▸ **AIM OF THE TASK**:
Transcribe exactly the lines below that begin at the line with "Lead nurturing sequences" and stop after the line with "and Mesquite. As", leaving out every picture.

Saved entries

──────

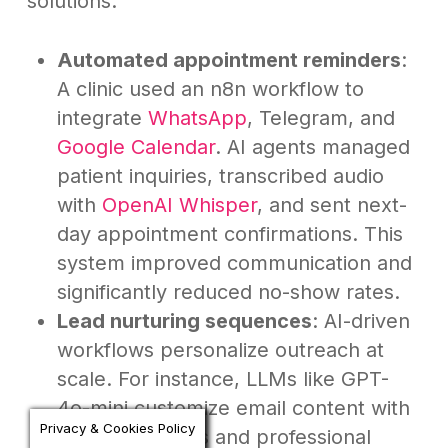
solutions:
Automated appointment reminders
:
A clinic used an n8n workflow to
integrate
WhatsApp
, Telegram, and
Google Calendar
. AI agents managed
patient inquiries, transcribed audio
with
OpenAI Whisper
, and sent next-
day appointment confirmations. This
system improved communication and
significantly reduced no-show rates.
Lead nurturing sequences
: AI-driven
workflows personalize outreach at
scale. For instance, LLMs like GPT-
4o-mini customize email content with
Privacy & Cookies Policy
recipient names and professional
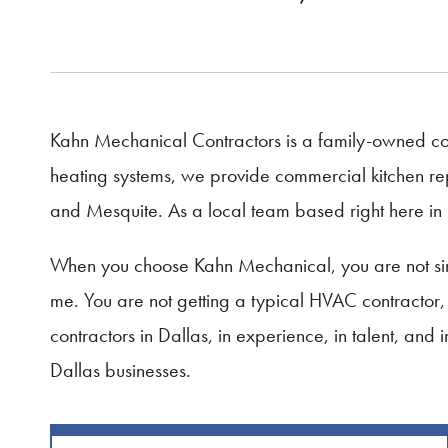
Kahn Mechanical Contractors is a family-owned com
heating systems, we provide commercial kitchen rep
and Mesquite. As a local team based right here in 
When you choose Kahn Mechanical, you are not sim
me. You are not getting a typical HVAC contractor
contractors in Dallas, in experience, in talent, and
Dallas businesses.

──────

▸ **SOLUTION**:
Lead nurturing sequences
: AI-driven
workflows personalize outreach at
scale. For instance, LLMs like GPT-
4o-mini customize email content with
Privacy & Cookies Policy
recipient names and professional
Kahn Mechanical Contractors is a family-owned com
heating systems, we provide commercial kitchen rep
and Mesquite. As a local team based right here in 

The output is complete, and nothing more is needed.